Until today, applications of CNN-GRU and DLDL-RF hybrid models for spatial modeling of dust sources have not been reported, but there are a limited number of studies that have applied the CNN to the temporal prediction of dust and PM10. For example, more recently, Sharma et al.50 reported that their DL hybrid model or CNN-GRU model outperformed other models for forecasting PM10. A new DL hybrid model—CSVR—based on CNN and support-vector-regression (SVR) proposed by Chimire et al.51 with lower root mean square error (RMSE) and mean absolute error (MAE) performed better than DL and machine learning models (e.g., LSTM, DBN, MARS, RBF, etc.) for solar radiation prediction. Zhang et al.52 introduced a CNN-GRU model based on multi-task deep learning for the prediction of air quality. They reported that their proposed model had good temporal stability and generalization ability. In comparison with different DL models (e.g., deep belief network (DBN), deep neural network, artificial neural network, etc.), a DL hybrid model consisting of CNN, an extreme gradient boosting with RF, and a Harris Hawks Optimization, was more efficient for predicting boosting solar radiation53. The spatial map of soil salinity generated by a one-dimensional convolution neural network—long short-term memory (1DCNN-LSTM) DL hybrid model was more accurate than the salinity map produced by deep Boltzmann machine (DBM) DL individual model54.

Interpretability of DL models by game theory

The relative importance of the important variables controlling dust sources and their contribution determined by game theory are presented in Fig. 9. Among seven important features selected by DA, three features (e.g., clay content, silt content, and precipitation) have the highest importance scores and, based on the permutation values, have the highest contribution or impact on model output.

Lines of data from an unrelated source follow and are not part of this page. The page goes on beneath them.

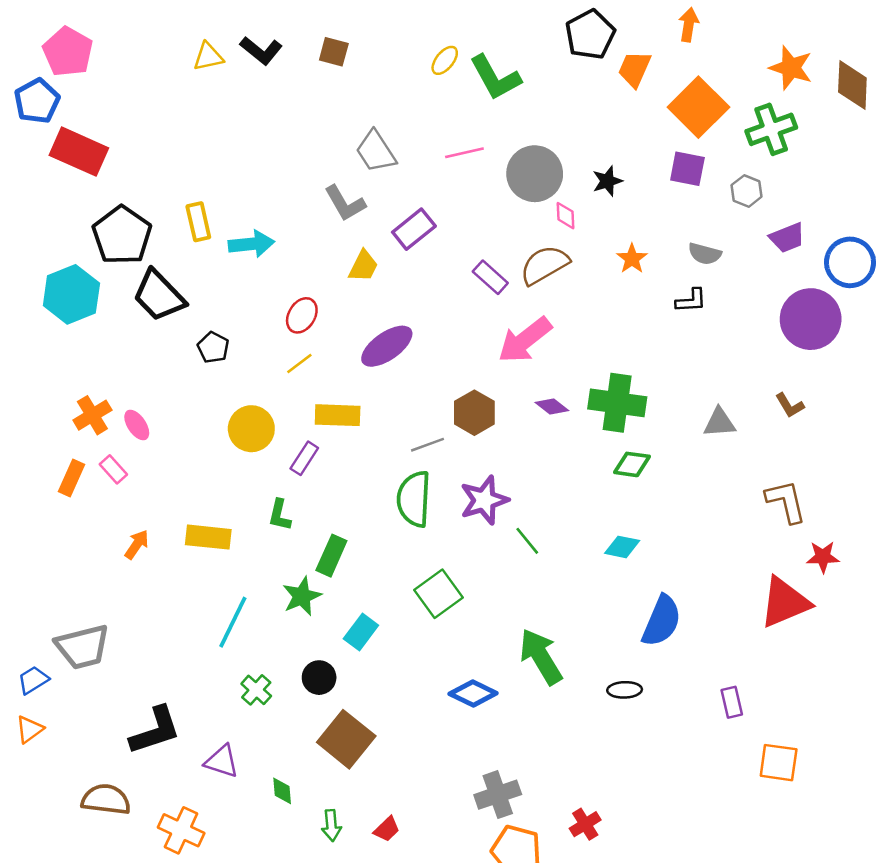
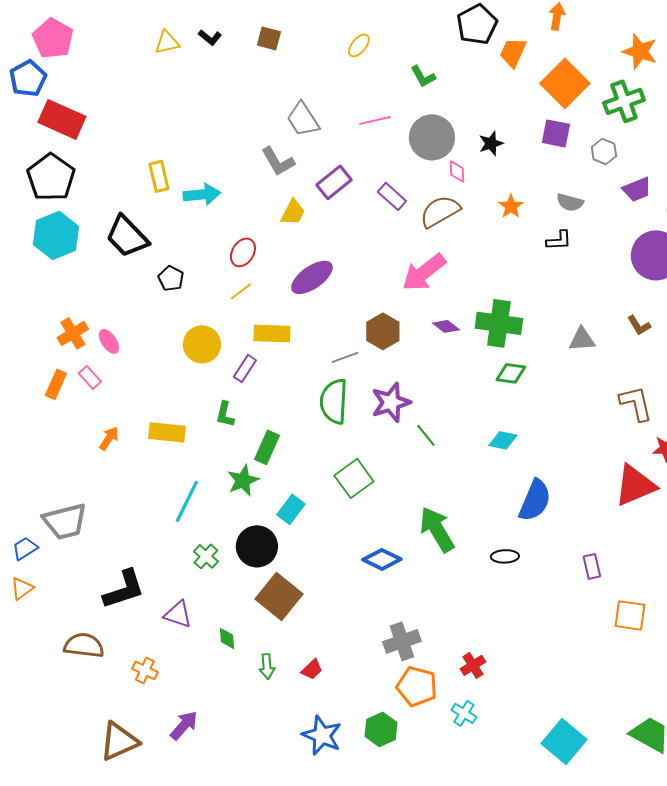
black L-shape: (261, 51) -> (210, 37), size x0.7
green L-shape: (495, 78) -> (423, 76), moved, size x0.6
black pentagon: (122, 235) -> (51, 177), moved
purple rectangle: (490, 277) -> (392, 196), moved
black circle: (319, 678) -> (257, 546), size x1.5
orange cross: (181, 830) -> (145, 670), size x0.7

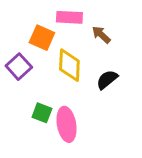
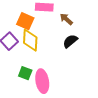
yellow diamond: (69, 65) -> (30, 40), moved
black semicircle: (107, 80) -> (70, 41), moved

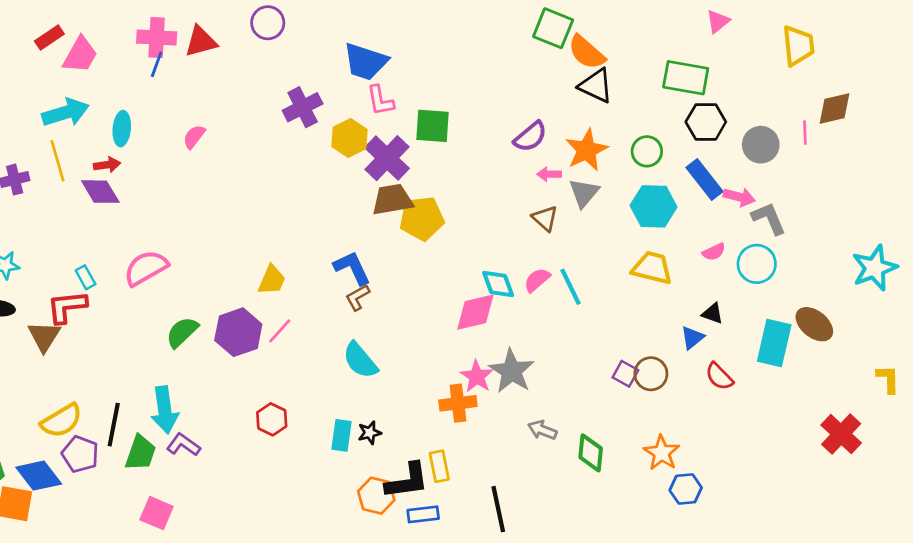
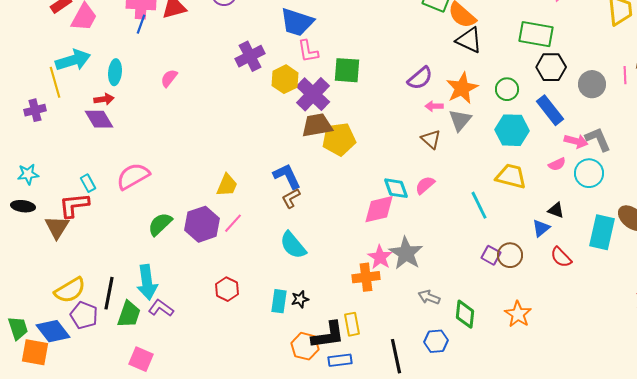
yellow line: (57, 161) -> (55, 82), moved
pink arrow: (739, 197) -> (576, 141), moved
cyan line: (571, 287) -> (479, 205), moved
blue hexagon: (686, 489) -> (436, 341), moved

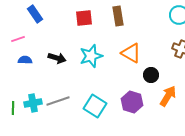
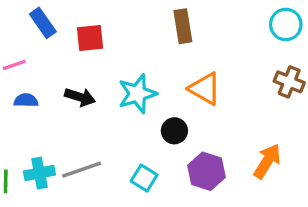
red square: (84, 18) -> (90, 38), moved
black circle: (151, 75) -> (174, 131), moved
cyan square: (95, 106) -> (144, 178), size x0.7

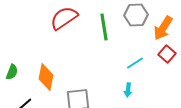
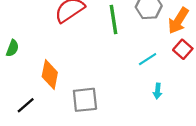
green semicircle: (12, 72) -> (12, 48), moved
cyan arrow: (128, 90) -> (157, 91), moved

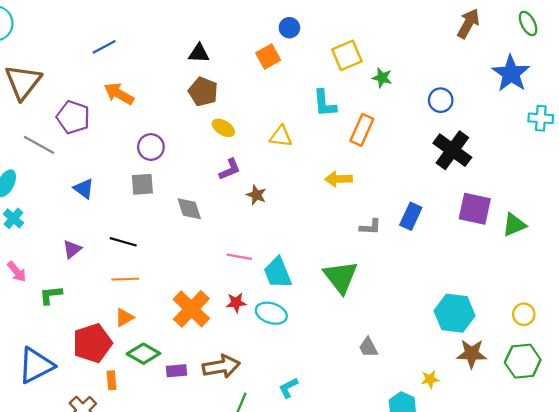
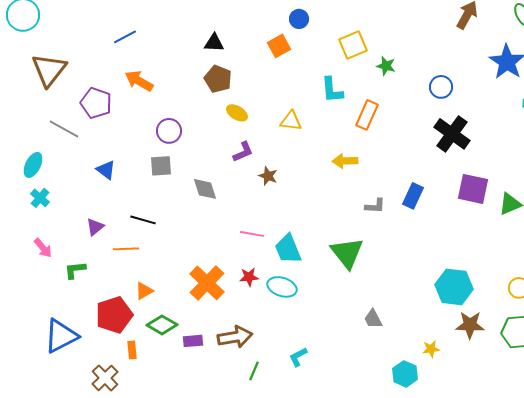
orange line: (125, 279) -> (126, 249), moved

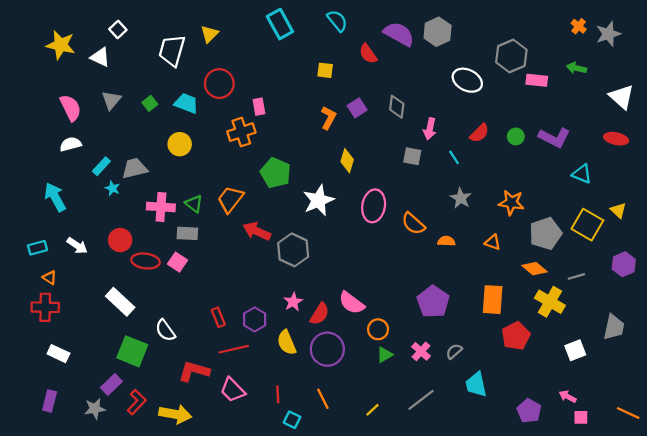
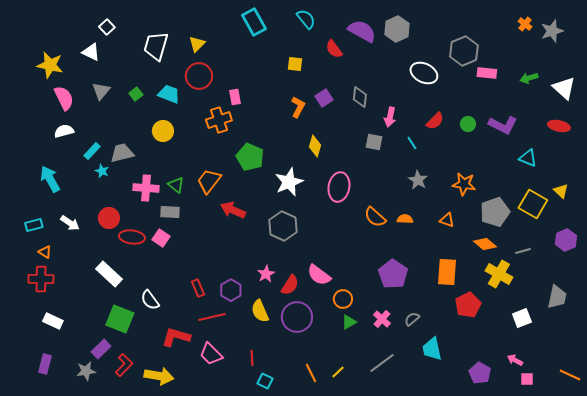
yellow triangle: (209, 34) -> (197, 44), moved
yellow star: (61, 45) -> (50, 65), moved
green arrow: (576, 68) -> (529, 78), moved, turned -30
orange semicircle: (413, 224) -> (375, 217), moved
gray hexagon: (293, 250) -> (283, 226), moved
orange line: (323, 399) -> (311, 373), moved

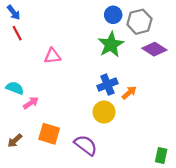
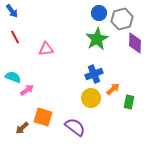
red line: (17, 33) -> (15, 37), moved
purple diamond: (154, 49) -> (135, 43), turned 60
orange arrow: (129, 93) -> (113, 89), moved
brown arrow: (15, 141) -> (22, 128), moved
green rectangle: (161, 155) -> (129, 102), moved

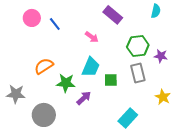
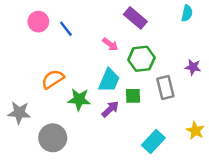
green hexagon: (138, 46) -> (141, 59), moved
yellow star: (163, 97) -> (195, 131), moved
purple arrow: (84, 98) -> (110, 109), moved

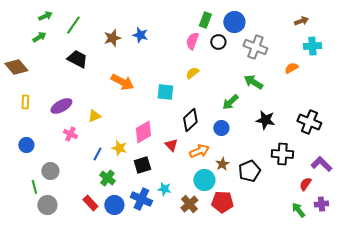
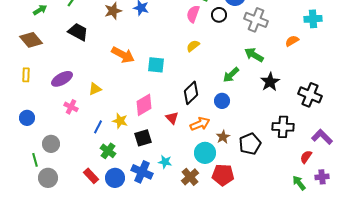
brown diamond: (16, 67) -> (31, 40), moved
cyan square: (165, 92) -> (156, 65), moved
black star: (265, 120) -> (270, 82), moved, turned 30

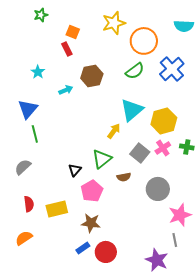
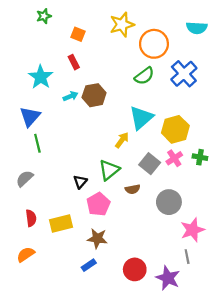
red rectangle: (67, 49) -> (74, 62), moved
cyan star: (38, 72) -> (41, 77), size x1.6
brown hexagon: (92, 76) -> (94, 95), moved
red circle: (106, 252) -> (135, 269), moved

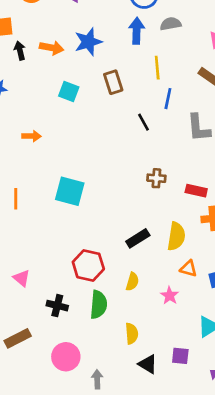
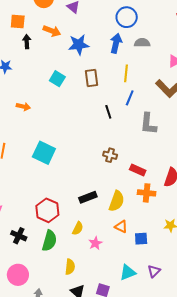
orange arrow: (52, 48) -> (52, 31), moved
pink star: (170, 296) -> (95, 243), moved

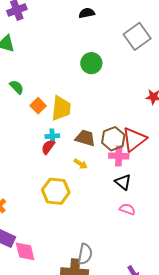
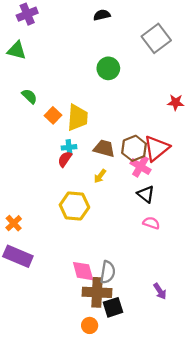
pink cross: (119, 156) -> (141, 166), turned 30
yellow arrow: (81, 164) -> (100, 176), turned 96
pink diamond: (25, 251) -> (83, 271), moved

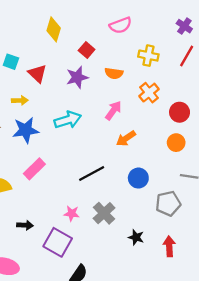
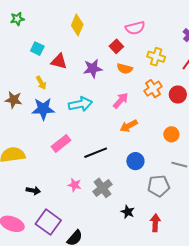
red square: (87, 50) -> (116, 46), moved
red triangle: (37, 74) -> (59, 61), turned -36
yellow arrow: (20, 100) -> (41, 83), turned 56
red circle: (180, 112) -> (178, 95), moved
pink rectangle: (34, 169) -> (61, 143), moved
purple square: (58, 242) -> (48, 222), moved

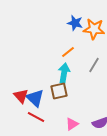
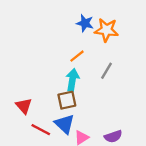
blue triangle: (35, 98) -> (65, 124), moved

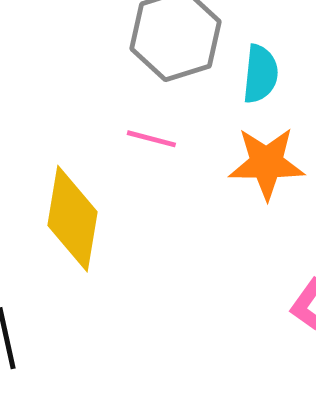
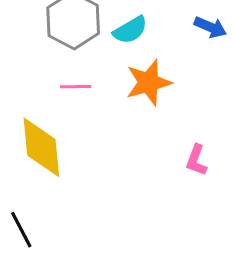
cyan semicircle: (260, 74) -> (130, 30), turned 69

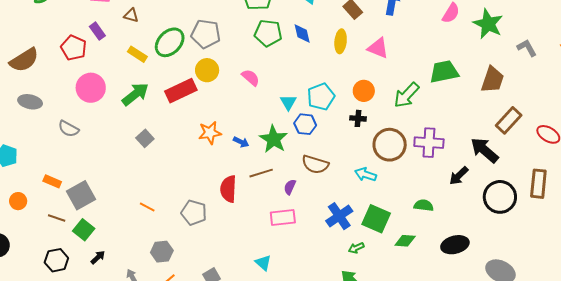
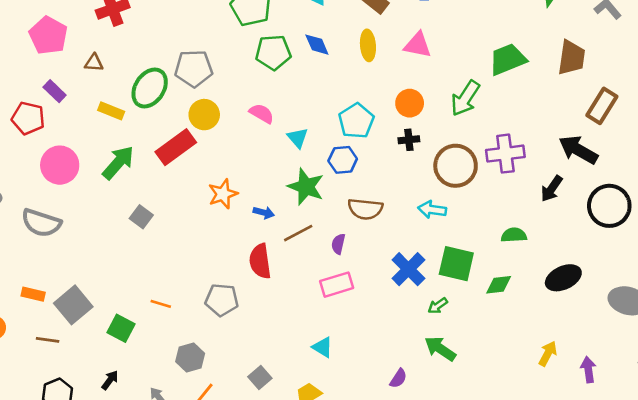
cyan triangle: (288, 102) -> (298, 138), moved
gray semicircle: (69, 129) -> (41, 223), size x1.4
blue arrow: (241, 142) -> (264, 213), moved
green square: (84, 230) -> (121, 328), moved

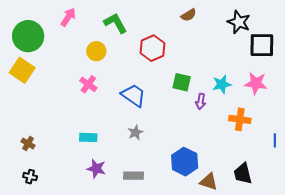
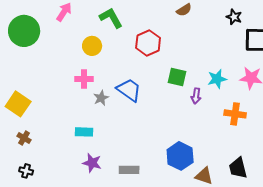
black star: (239, 22) -> (234, 17), size x0.7
yellow square: (22, 70) -> (18, 104), moved
pink cross: (88, 84) -> (84, 79), turned -36
gray star: (135, 132) -> (101, 98), moved

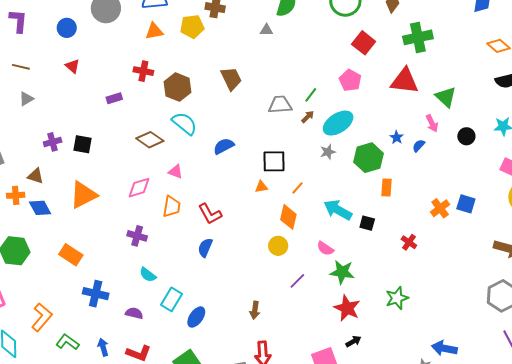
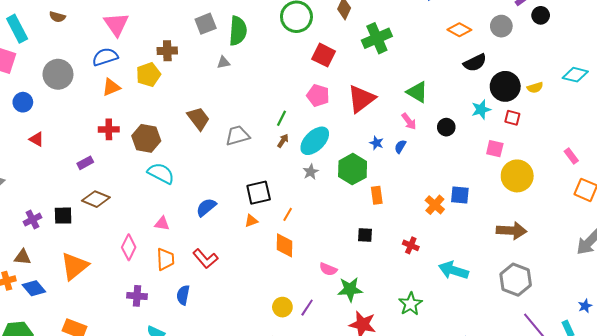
red triangle: (405, 81) -> (361, 99), moved, turned -32
gray trapezoid: (280, 105) -> (237, 136), moved
brown diamond: (150, 140) -> (96, 199), moved
blue semicircle: (224, 146) -> (206, 207), moved
pink diamond: (139, 188) -> (129, 247), turned -35
cyan arrow: (338, 210) -> (453, 270), moved
yellow circle: (278, 246) -> (282, 307), moved
blue semicircle: (205, 248) -> (183, 295), moved

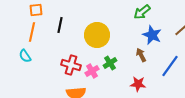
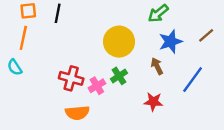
black line: (60, 25) -> (58, 13), moved
yellow circle: (97, 35) -> (119, 42), moved
blue star: (152, 35) -> (171, 42), turned 30

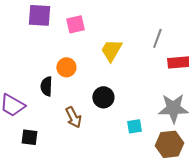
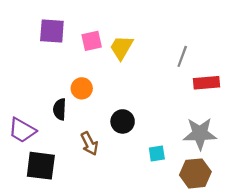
yellow trapezoid: (111, 50) -> (121, 47), moved
black square: (29, 137) -> (41, 166), size x1.6

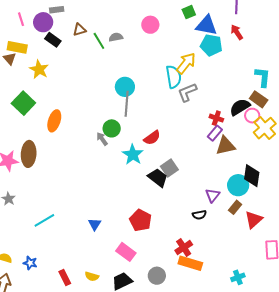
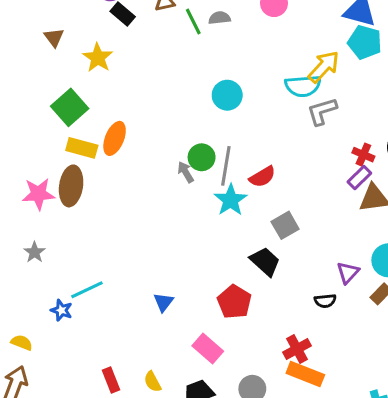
yellow rectangle: (17, 47) -> (82, 148), moved
cyan semicircle: (174, 77) -> (303, 86), turned 90
gray line: (127, 104) -> (226, 166), moved
black trapezoid: (158, 178) -> (265, 261), moved
blue star: (30, 263) -> (61, 310), moved
yellow semicircle: (92, 276) -> (153, 382), turned 40

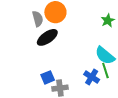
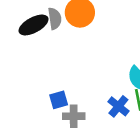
black ellipse: (47, 37) -> (34, 25), moved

Overall, pedo-climatic variables, land surface conditions and roughness are the important variables controlling wind erosion and dust emissions55,56.

Figure 9
figure 9

The importance and permutation values for the important features (variables) controlling dust sources calculated by game theory.

Conclusion

This study is the first attempt to develop two DL hybrid models (CNN-GRU and DLDL-RF) for the classification of dust sources in the ME. DA and game theory were applied to the feature selection and interpretability of the DL hybrid models, respectively. Both DL hybrid models performed well for the classification of dust sources, but the DLDL-RF hybrid model performed slightly better than the CNN-GRU hybrid model.

In comparison with existing techniques (e.g., sediment source fingerprinting, geochemical source tracing methods, field-based methods and physical models) for studying dust sources, our DL hybrid models are valuable tools for the classification of dust sources (very low, low, moderate, high, and very high) at large spatial scales (e.g., country, continent, and globe). They can also be applied to other regions experiencing frequent dust storms such as southwestern Asia, northern Africa, the arid and semi-arid regions of USA, Australia, and areas with poor ground-based observation datasets, particularly as the models are inexpensive and do not require any field sampling and laboratory measurements. The main limitations for research are related to the features used in the modeling process. For example, additional accuracy for models may be achieved with higher spatial resolution of the imagery, and more detailed soil maps. Overall, we recommend that future research apply CNNs with various sequential learning mechanisms to the spatial mapping of different environmental hazards.